Award-winning Texas winery Messina Hof has embraced one of the hottest trends in wine right now: wine in a can.
They've debuted with two wines: a sweet red and a dry Rosé. They're sold in four-packs — which equals about a liter — for $20.
You can buy them at Messina Hof's three locations: the estate vineyard in Bryan; the Messina Hof Hill Country Winery in Fredericksburg; and the Messina Hof Grapevine Winery, in Grapevine.
They're also for sale through the website, and will soon be on shelves at retailers throughout Texas.
Messina Hof owner and winemaker Paul M. Bonarrigo calls the cans "an exciting new expansion" in alternative packaging that continues a Messina Hof tradition of staying on the cutting edge.
"Messina Hof was one of the first wineries in Texas to offer wine on tap," he says. "It's not just about the can, but it ties into who we are as a company, going back to when my parents founded Messina Hof in 1977.
"Back then, Texans in general didn’t drink a lot of wine," he says. "So the early mentality at Messina Hof was always about making wine approachable and giving people who were starting their wine journey a broad selection."
They're also committed to reducing their environmental impact. In 2013, Messina Hof launched a keg program and has sold more than 400 kegs to restaurants and bars.
"It's part of a green initiative to save bottles from going to the landfill," Bonarrigo says. "Bottles are a lot harder to recycle than cans and other recyclables."

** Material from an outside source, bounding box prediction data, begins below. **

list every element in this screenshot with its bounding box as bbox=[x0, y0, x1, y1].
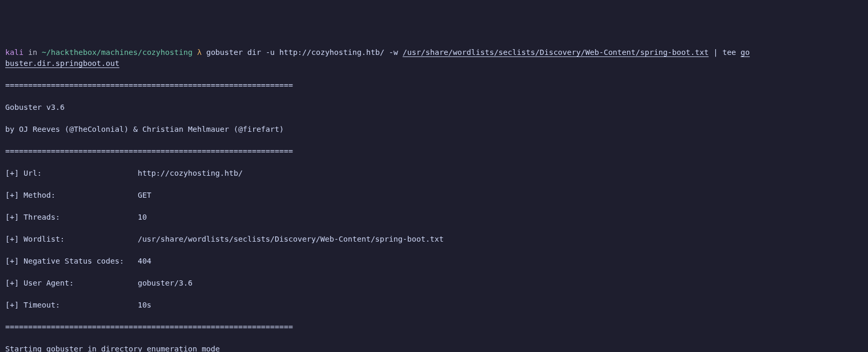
rule-line: ========================================… bbox=[5, 146, 863, 157]
info-neg: [+] Negative Status codes: 404 bbox=[5, 256, 863, 267]
pipe-char: | bbox=[708, 48, 722, 56]
wordlist-arg: /usr/share/wordlists/seclists/Discovery/… bbox=[403, 48, 709, 56]
rule-line: ========================================… bbox=[5, 80, 863, 91]
outfile-part2: buster.dir.springboot.out bbox=[5, 59, 119, 67]
prompt-line-1[interactable]: kali in ~/hackthebox/machines/cozyhostin… bbox=[5, 47, 863, 69]
info-method: [+] Method: GET bbox=[5, 190, 863, 201]
banner-line-1: Gobuster v3.6 bbox=[5, 102, 863, 113]
info-url: [+] Url: http://cozyhosting.htb/ bbox=[5, 168, 863, 179]
prompt-user: kali bbox=[5, 48, 24, 56]
outfile-part1: go bbox=[741, 48, 750, 56]
prompt-in: in bbox=[28, 48, 37, 56]
prompt-lambda-icon: λ bbox=[197, 48, 202, 56]
rule-line: ========================================… bbox=[5, 322, 863, 333]
info-threads: [+] Threads: 10 bbox=[5, 212, 863, 223]
starting-line: Starting gobuster in directory enumerati… bbox=[5, 344, 863, 352]
prompt-path: ~/hackthebox/machines/cozyhosting bbox=[42, 48, 193, 56]
tee-cmd: tee bbox=[723, 48, 741, 56]
info-wordlist: [+] Wordlist: /usr/share/wordlists/secli… bbox=[5, 234, 863, 245]
command-text: gobuster dir -u http://cozyhosting.htb/ … bbox=[206, 48, 402, 56]
banner-line-2: by OJ Reeves (@TheColonial) & Christian … bbox=[5, 124, 863, 135]
info-timeout: [+] Timeout: 10s bbox=[5, 300, 863, 311]
info-ua: [+] User Agent: gobuster/3.6 bbox=[5, 278, 863, 289]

Cans are convenient: perfect for outdoor concerts, hiking, swimming at the lake, grilling in the backyard, or picnics in the park.
They're also a countermeasure for venues in Texas that don't allow glass. "Concert venues and river amusements won't allow glass, but they will allow plastic and aluminum, and we kept being asked for a solution to that issue," Bonarrigo says.
Wine in a can has been a growing trend, pioneered by West Coast wineries such as Francis Ford Coppola Winery, who blazed the trail with the "Sofia Mini" fizz in the early 2000s. Infinite Monkey Theorem, an urban winery in Denver, was an early adopter. Whole Foods Market began selling their wines in spring 2016, and now sells more than half a dozen canned wine options.
Canned wines initially met some resistance from snobs, but canning actually adds a little something extra to the drinking experience, Bonarrigo says. "Canned wine uses liquid nitrogen to keep the wine fresh and to pressurize the can," he says. "The side effect is that it gives the wine a refreshing character."
Canned wine is also just fun. They come in cute little cans holding about 6-8 ounces of wine, like a generous single-serving portion. You don't need a corkscrew, or even a glass, for that matter. Just pop and sip.
Messina Hof's first run comprised approximately 17,000 cans of each, and it won't stop there. They intend to add two more canned wines by 2019.
"At 3-4 percent of our output, it's still a tiny amount, but I feel like it will change dramatically," he says. "After our initial canning this spring, we are already getting orders that will require another canning session in the next two months."